Rolls-Royce Building World’s Largest Aircraft Engine; Enough to Run 500 Cars

A new Rolls-Royce aircraft engine is soon to operate as the company announced it has begun working on its UltraFan aero engine, soon-to-be the world’s largest of its kind.

Rolls-Royce Building World’s Largest Aircraft Engine; Enough to Run 500 Cars

By Marie Morales

According to Popular Mechanics, the giant fan engine gets 25-percent better mileage than its forerunner, and Rolls-Royce claimed it will have passenger and cargo flights all over the world.

What’s described as the first demonstrator engine will reach completion by the end of this year. In a statement it issued, Rolls-Royce revealed more details saying that as engine build begins, other key parts are coming back together already, “for delivery to Derby.”

The company also indicated in its statement that work on the carbon titanium fan of UltraFan is underway in Bristol, United Kingdom, and its 50-megawatt Power Grearbock, is powerful enough to run about 500 family cars, in Dahlewitz, Germany.

Rolls-Royce UltraFan

UltraFan, as described in Roll-Royce’s website, is a gas turbine turbofan which means it is gas-powered and it is operating through the use of a traditional spinning prop fan. In this case, it is a fan with a diameter of 11 feet.

This gigantic fan’s design is a pioneer in a brand-new line of turbo fans, seeking to replace the iconic Trent line of turbo fans of Rolls Royce, which have been running since 1990.

Rolls-Royce has a commitment of attaining zero-net greenhouse gases by the year 2030, and the UltraFan is currently being developed and designed to operate on sustainable jet fuels.

The company said, Gas turbines will remain to be the foundation of a long-haul aviation for several years, and the efficiency of this giant fan will contribute to the improvement of the economy of a transition in the industry to more sustainable fuels which are possible to be costlier in the short-term compared to the traditional fuel.


The enormous size of UltraFan matches with the state-of-the-art core of Rolls-Royce, and the ALECSys lean burn combustion system, according to the company’s website, to retain emissions as low as possible for a jetliner powered by gas.
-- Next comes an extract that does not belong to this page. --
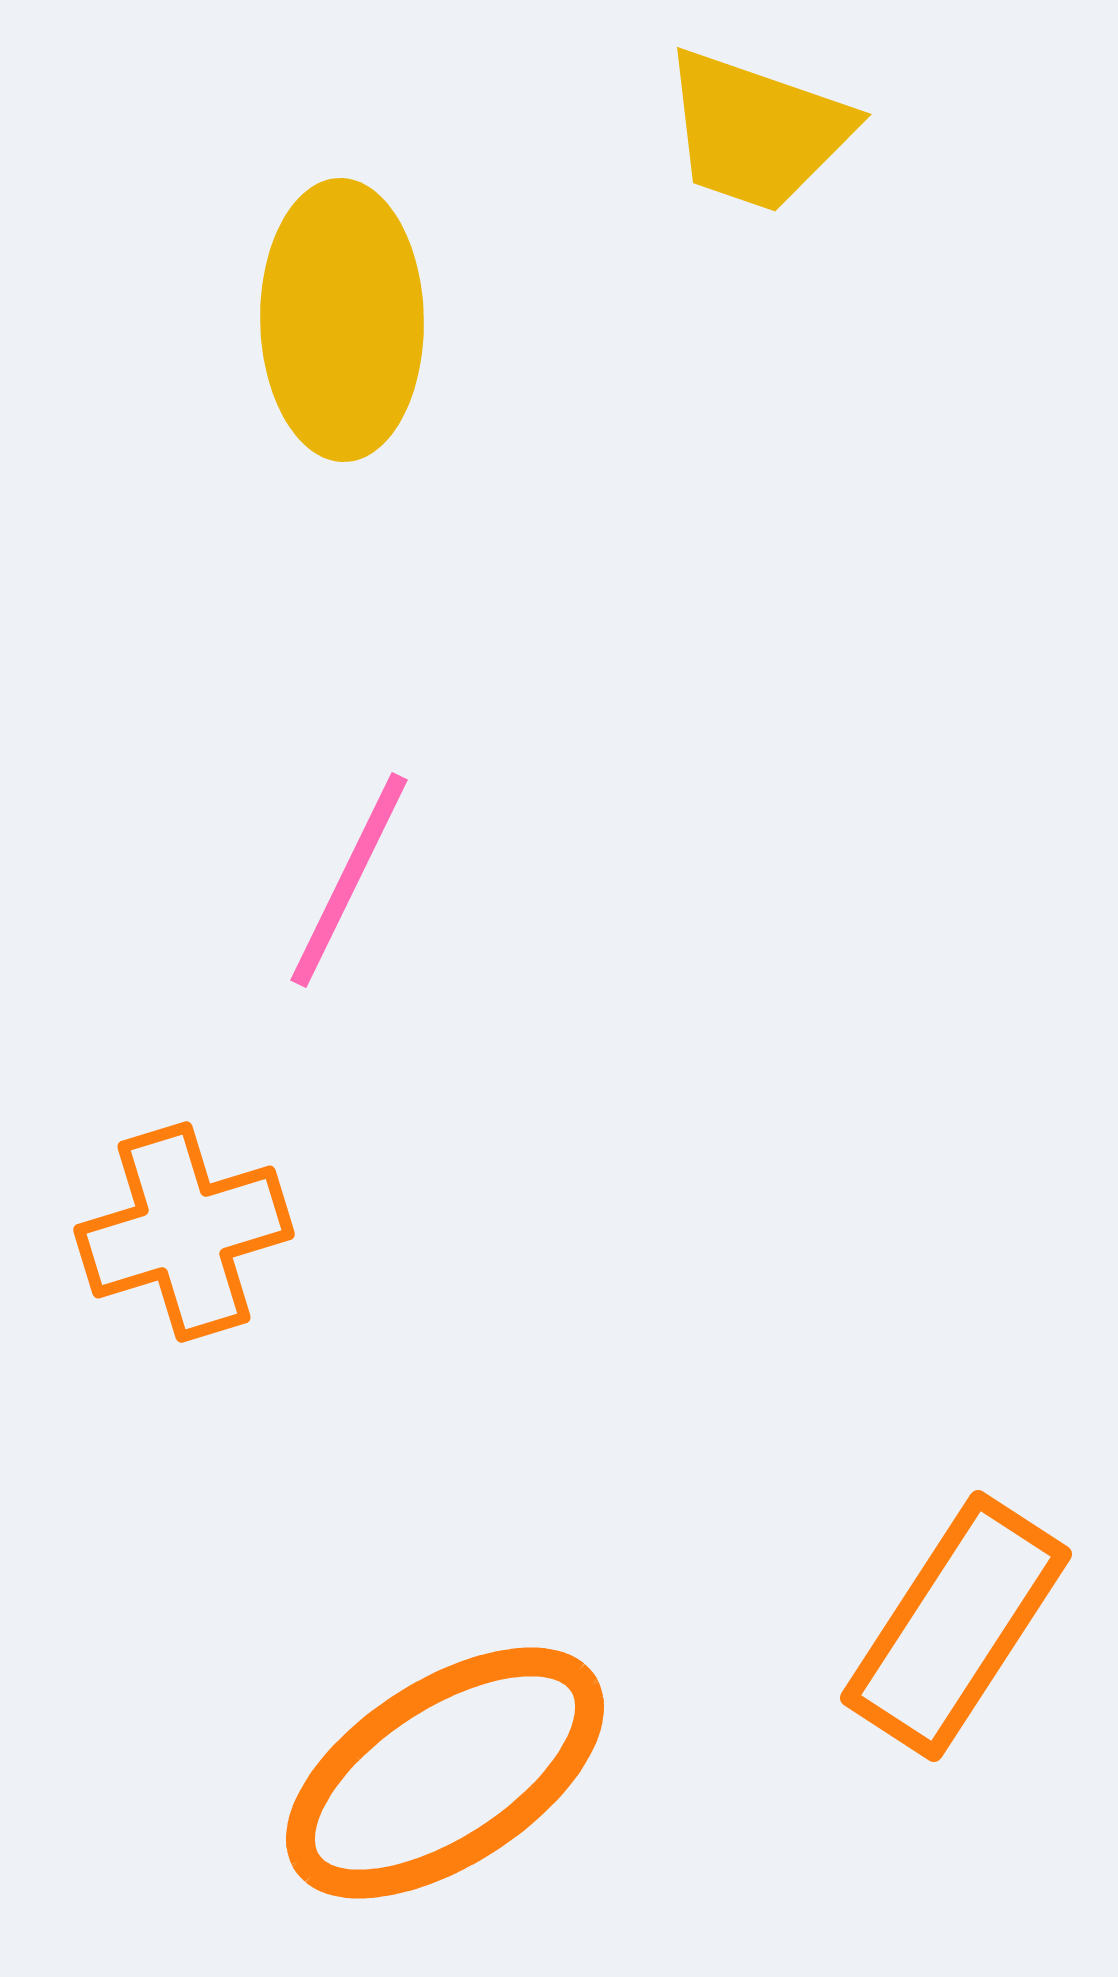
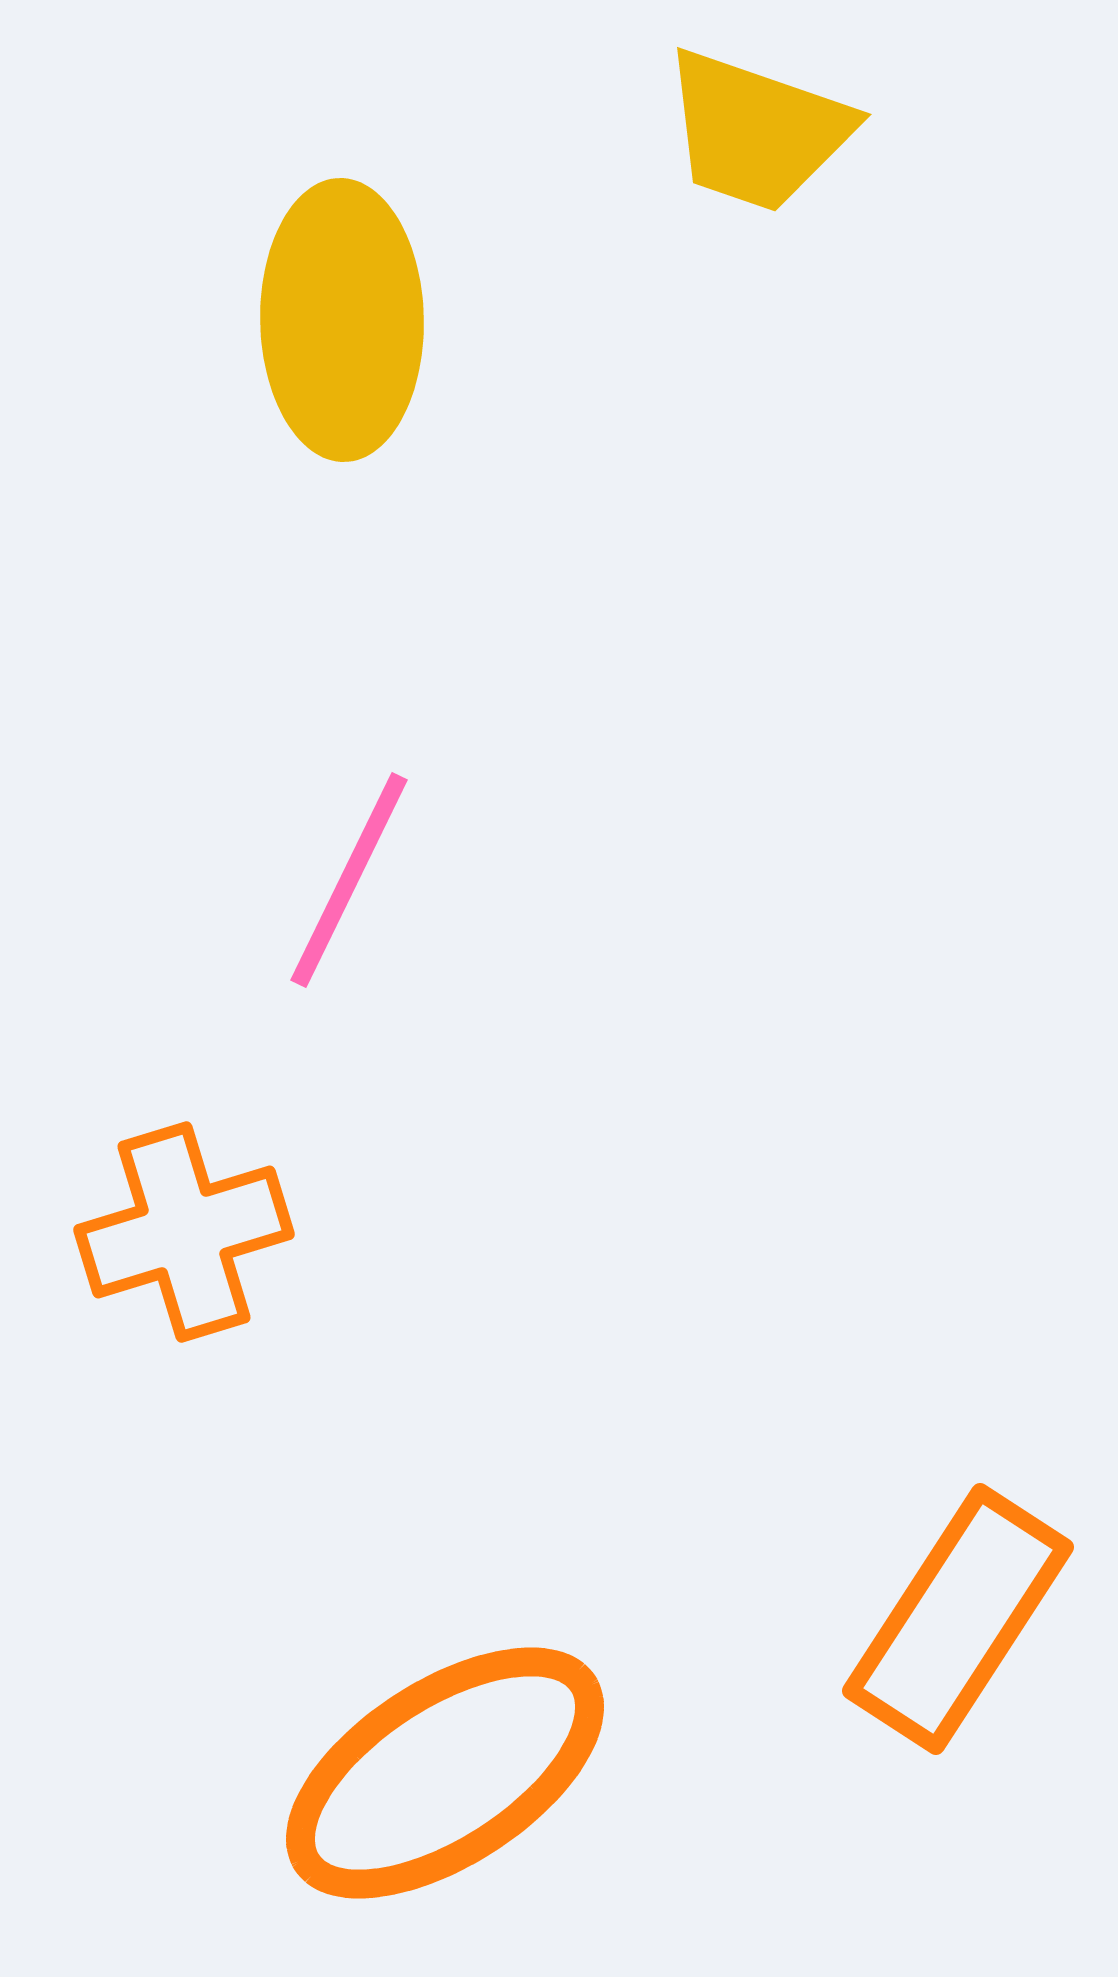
orange rectangle: moved 2 px right, 7 px up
The UltraFan may have a gigantic size, but it reduces the weight as well of an aircraft by 1,500 due to space age materials, not to mention careful design.

Such materials as part of the specificaitons, comprise advanced ceramic matrix composite parts and carbon titanium fan blades known for their ultra-strong features while retaining weight down.

Not seen in physical features, this aero engine is equipped with sensors and software that are, according to the statement, similar forward thinking that each fan blade comprises a digital twin, storing real-life test data, enabling engineering to forecast in-service performance.

In addition, it was also stated that when on test at new “testbed 80 facility,” data can be taken between over 10,000 parameters, identifying the smallest of vibrations at a maximum rate of 200,000 samples a second.

This particular level of micro-shaving of weight that has an eye on emissions is making the engine more possibly, a play out of the supercar design handbook.

This company is doing the correspondent of tossing out the unnecessary passenger seat, as well as the cushy passenger suspension so that it can cut or decrease weight.